* REQUIRED WORK *
If a line in the data below holds the word "Yağlı", copy it.

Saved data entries
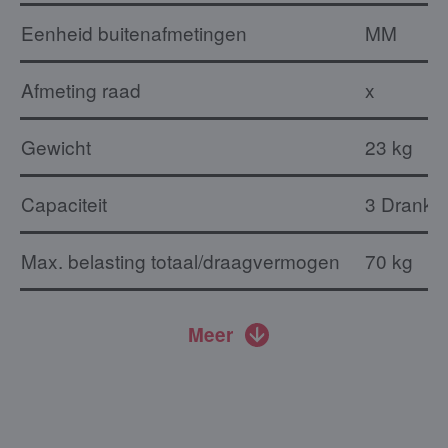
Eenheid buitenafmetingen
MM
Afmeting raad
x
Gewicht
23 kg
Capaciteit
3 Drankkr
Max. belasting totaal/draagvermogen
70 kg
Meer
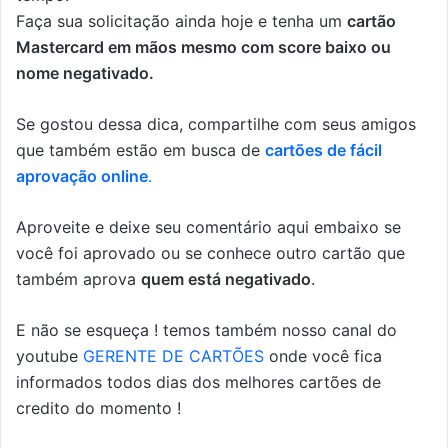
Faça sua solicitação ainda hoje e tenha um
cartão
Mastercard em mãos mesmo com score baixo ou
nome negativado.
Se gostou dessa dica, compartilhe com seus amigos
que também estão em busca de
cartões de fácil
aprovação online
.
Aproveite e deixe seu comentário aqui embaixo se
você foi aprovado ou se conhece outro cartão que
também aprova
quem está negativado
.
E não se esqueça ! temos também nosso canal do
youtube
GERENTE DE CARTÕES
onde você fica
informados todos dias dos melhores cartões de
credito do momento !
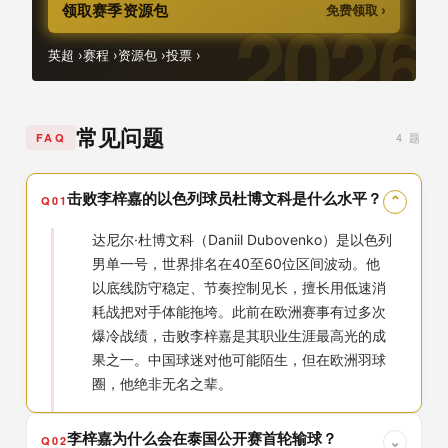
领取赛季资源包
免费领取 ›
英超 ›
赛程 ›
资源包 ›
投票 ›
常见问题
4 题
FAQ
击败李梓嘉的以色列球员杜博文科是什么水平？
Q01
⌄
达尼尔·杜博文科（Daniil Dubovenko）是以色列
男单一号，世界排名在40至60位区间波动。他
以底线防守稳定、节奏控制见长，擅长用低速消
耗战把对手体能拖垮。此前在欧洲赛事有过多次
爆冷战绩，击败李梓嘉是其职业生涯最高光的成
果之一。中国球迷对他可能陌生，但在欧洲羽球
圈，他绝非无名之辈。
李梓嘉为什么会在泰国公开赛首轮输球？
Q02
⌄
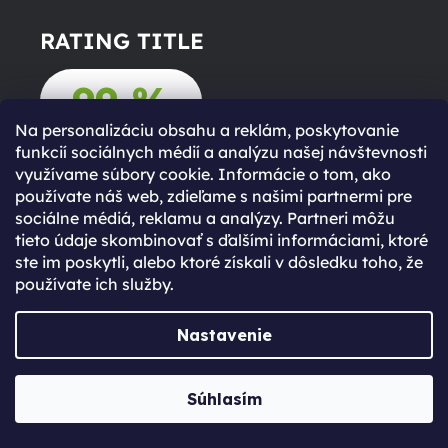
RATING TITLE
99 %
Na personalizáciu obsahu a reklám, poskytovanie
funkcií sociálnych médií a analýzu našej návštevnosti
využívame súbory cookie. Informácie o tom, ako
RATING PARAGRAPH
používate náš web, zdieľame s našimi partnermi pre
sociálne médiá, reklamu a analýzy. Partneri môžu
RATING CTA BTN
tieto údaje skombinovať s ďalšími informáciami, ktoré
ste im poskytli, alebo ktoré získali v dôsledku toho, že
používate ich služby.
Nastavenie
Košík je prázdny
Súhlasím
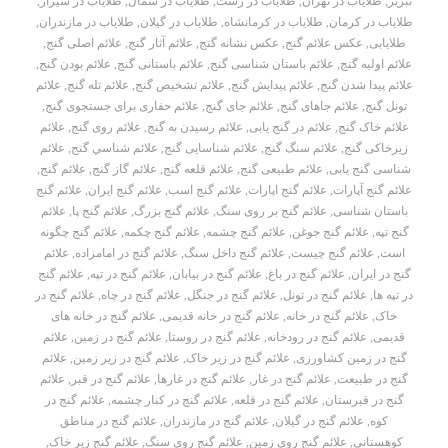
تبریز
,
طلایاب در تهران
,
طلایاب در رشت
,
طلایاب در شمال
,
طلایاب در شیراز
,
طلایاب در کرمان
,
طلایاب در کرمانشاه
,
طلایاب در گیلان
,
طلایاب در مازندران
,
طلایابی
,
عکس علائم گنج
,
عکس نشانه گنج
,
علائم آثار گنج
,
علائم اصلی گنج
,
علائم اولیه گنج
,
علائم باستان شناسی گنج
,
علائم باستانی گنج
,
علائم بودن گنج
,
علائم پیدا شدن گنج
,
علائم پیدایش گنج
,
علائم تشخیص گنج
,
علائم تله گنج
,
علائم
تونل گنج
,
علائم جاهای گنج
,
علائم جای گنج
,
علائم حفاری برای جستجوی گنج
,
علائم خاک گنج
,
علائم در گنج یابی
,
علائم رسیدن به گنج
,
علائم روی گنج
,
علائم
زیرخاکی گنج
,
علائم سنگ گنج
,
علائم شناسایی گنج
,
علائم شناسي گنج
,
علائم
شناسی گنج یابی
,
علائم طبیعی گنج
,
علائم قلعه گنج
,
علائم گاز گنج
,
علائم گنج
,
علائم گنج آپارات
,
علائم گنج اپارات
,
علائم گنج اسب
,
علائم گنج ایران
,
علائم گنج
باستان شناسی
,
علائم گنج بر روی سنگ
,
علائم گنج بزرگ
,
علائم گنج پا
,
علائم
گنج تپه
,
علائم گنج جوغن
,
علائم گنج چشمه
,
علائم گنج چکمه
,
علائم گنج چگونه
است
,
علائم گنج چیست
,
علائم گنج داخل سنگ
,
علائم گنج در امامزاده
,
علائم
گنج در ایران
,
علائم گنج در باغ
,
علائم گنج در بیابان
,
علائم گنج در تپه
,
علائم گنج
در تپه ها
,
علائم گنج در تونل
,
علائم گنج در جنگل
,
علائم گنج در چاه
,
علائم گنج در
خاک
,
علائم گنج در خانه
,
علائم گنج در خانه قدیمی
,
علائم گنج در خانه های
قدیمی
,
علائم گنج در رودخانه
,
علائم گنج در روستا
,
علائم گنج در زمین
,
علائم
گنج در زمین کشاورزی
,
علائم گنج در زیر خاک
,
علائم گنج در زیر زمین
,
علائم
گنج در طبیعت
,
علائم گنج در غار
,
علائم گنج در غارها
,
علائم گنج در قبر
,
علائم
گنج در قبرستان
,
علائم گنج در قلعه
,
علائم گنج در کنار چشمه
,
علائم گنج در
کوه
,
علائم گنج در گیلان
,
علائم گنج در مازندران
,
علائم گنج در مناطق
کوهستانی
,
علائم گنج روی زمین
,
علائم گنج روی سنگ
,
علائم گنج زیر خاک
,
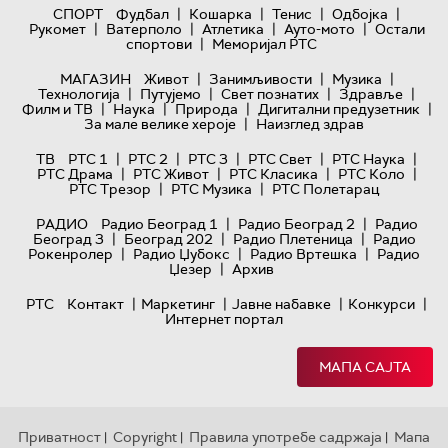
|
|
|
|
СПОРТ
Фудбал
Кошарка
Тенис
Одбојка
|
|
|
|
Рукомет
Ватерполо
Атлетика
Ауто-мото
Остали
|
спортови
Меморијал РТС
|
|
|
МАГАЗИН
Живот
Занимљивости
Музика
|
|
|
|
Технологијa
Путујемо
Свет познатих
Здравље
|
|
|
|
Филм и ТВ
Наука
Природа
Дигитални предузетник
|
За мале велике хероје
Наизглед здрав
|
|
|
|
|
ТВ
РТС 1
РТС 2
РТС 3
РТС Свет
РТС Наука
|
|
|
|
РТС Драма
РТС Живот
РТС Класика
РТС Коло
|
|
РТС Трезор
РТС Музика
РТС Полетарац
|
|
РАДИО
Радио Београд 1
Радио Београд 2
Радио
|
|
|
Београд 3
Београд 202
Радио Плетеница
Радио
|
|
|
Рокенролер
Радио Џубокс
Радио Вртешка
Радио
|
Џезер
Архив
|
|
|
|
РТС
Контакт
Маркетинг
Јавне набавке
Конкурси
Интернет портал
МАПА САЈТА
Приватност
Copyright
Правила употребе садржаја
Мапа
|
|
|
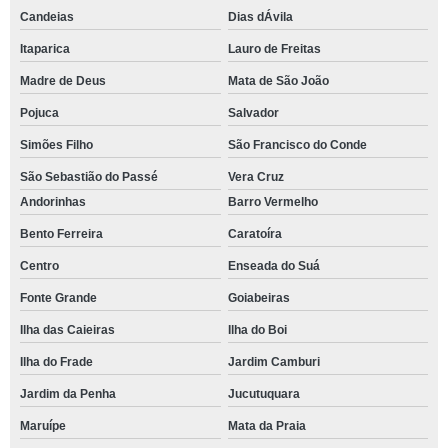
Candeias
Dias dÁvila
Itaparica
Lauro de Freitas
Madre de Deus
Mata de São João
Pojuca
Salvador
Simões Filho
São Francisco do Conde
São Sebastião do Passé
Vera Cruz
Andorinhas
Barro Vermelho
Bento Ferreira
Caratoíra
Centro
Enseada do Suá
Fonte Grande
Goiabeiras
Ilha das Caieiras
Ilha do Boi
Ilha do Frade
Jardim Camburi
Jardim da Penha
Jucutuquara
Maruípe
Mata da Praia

* * *

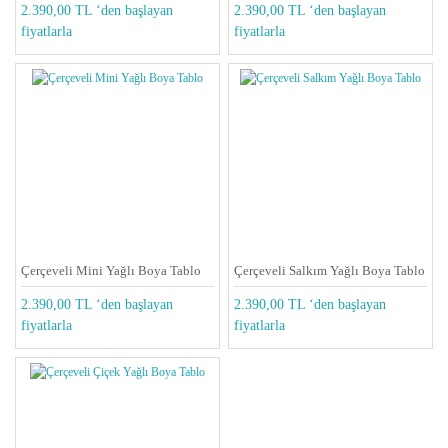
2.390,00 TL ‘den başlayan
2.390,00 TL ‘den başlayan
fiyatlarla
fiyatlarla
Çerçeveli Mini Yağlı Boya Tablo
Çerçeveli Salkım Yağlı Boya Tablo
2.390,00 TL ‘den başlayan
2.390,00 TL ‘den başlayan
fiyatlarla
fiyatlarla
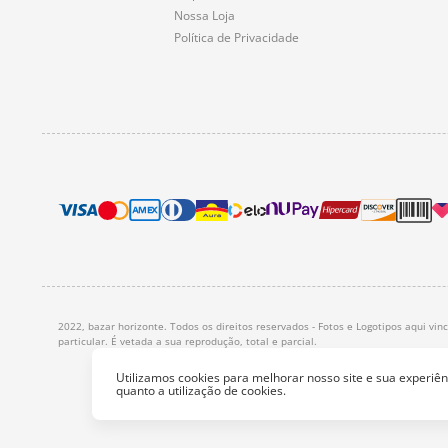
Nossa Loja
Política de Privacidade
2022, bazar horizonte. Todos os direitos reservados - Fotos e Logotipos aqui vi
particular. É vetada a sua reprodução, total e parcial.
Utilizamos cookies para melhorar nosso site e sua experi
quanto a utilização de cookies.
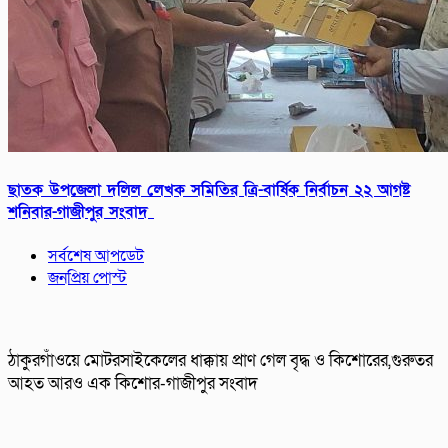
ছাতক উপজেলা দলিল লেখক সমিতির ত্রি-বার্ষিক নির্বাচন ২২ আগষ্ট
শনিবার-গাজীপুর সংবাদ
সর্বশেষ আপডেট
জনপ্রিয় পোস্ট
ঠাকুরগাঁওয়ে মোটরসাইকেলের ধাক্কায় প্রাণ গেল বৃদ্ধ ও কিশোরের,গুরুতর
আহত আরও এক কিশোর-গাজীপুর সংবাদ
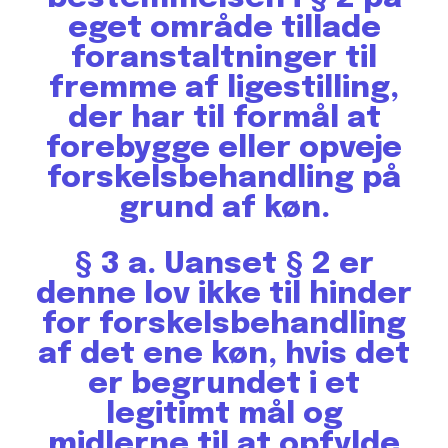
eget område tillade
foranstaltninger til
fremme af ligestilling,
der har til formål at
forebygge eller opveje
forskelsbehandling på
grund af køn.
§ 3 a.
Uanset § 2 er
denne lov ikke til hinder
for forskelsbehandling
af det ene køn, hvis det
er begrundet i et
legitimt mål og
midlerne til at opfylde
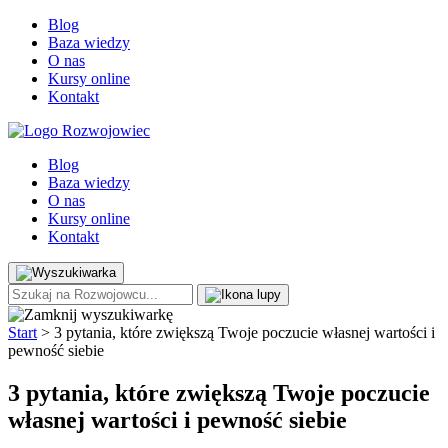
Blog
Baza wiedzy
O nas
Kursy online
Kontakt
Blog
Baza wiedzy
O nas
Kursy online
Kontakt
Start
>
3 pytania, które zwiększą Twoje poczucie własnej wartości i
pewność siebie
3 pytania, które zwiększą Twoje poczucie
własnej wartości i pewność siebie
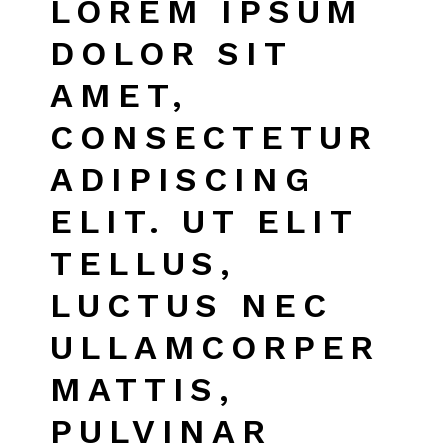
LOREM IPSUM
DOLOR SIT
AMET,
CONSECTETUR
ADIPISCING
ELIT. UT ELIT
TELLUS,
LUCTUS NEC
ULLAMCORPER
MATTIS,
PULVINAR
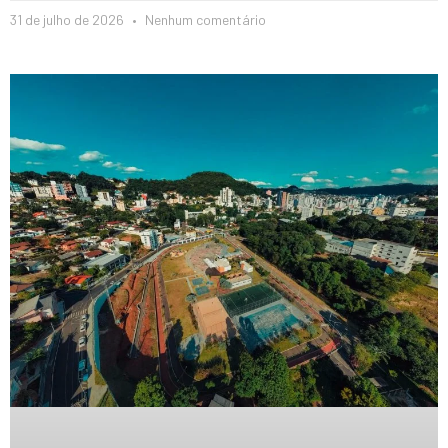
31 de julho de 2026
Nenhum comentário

---

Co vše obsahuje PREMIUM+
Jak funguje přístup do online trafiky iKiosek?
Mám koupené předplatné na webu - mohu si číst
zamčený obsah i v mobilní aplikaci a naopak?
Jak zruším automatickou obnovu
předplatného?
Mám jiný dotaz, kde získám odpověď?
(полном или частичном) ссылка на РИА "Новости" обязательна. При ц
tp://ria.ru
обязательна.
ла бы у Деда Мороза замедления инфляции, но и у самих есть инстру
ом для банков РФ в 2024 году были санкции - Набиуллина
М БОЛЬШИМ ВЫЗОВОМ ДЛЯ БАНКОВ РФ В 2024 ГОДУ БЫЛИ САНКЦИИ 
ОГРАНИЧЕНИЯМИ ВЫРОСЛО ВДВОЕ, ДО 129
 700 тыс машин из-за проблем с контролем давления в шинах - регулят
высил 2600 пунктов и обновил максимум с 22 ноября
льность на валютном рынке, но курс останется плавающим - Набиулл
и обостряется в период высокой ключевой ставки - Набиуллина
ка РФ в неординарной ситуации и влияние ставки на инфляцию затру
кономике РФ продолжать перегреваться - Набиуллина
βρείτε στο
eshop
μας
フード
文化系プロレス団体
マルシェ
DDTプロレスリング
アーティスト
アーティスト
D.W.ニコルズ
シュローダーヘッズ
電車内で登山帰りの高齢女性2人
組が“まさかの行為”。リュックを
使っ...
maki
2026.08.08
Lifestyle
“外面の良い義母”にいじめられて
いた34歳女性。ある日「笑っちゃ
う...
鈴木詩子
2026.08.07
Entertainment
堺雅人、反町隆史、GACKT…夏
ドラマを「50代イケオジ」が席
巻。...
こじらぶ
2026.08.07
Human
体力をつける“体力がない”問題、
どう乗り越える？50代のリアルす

* WRITTEN SOLUTION *
Çerçeveli Mini Yağlı Boya Tablo
Çerçeveli Salkım Yağlı Boya Tablo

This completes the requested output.